Anonymous Monk has asked for the wisdom of the Perl Monks concerning the following question:

Hello, This is my first posting to the keepers of wisdom, so I'll try to keep it brief. I've found that I need to stack a lot of regular expressions in order to force pattern matching to occur first on larger comlpex patterns then on the smaller patterns that they are composed of It seems to me that this is simply greedy matching, with the special circumstance that the largest patterns are made up of optional and obligatory combinations of other patterns that will match at least the minimal pattern.
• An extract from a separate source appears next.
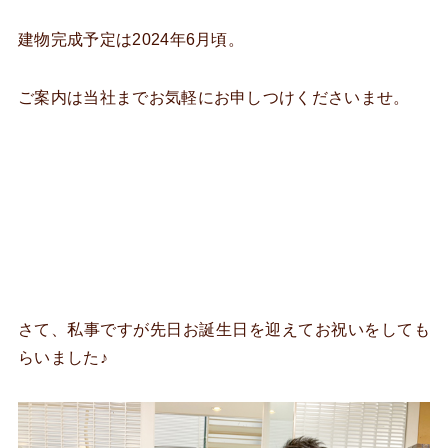
建物完成予定は2024年6月頃。
ご案内は当社までお気軽にお申しつけくださいませ。
さて、私事ですが先日お誕生日を迎えてお祝いをしても
らいました♪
For instance:
$np1="(?:$det|$gen)"; $np2 ="(?:$adj|$num|$conj|$adv|$inf)"; $np3="(?:$np1*\s*($noun)*\s*$np2*\s*($noun)+\s*$adj*)";
used together in the following manner: $NP = "(?:(?:$np1)*\s*$np2*(?:$np3)+)"; As I've mentioned, I want to match the longest patterns first but allow for matching on the smaller patterns, which is my reason for including Kleene stars for optional subpatterns. The problem that I'm having is that the optionality leads to matching the minimal patterns and never the optionally longer ones. My question then is whether I need to do as I am now doing, and matching the longest patterns, or the next longest, and so on down to the minimal patterns ? I ask because the OR grouping from greatest coverage to least seems to also be missing longer patterns. So to sum, I need to match long patterns composed of smaller patterns where the long ones match first, then failing that, the long ones match. If my question is overly simple, or my discussion of it unclear, I apologize in advance Thanks,

Replies are listed 'Best First'.
(Ovid) Re: greedy and lazy
by Ovid (Cardinal) on Jul 25, 2000 at 00:02 UTC
    It appears that you were cut off in the middle of your post. Could you please repost? From what I can see, your regexes look very interesting and I suspect from your choice of variable names that your target text is rather unpredictable, which makes that regexes more interesting still. I very much would like to take a look at what you are trying to accomplish.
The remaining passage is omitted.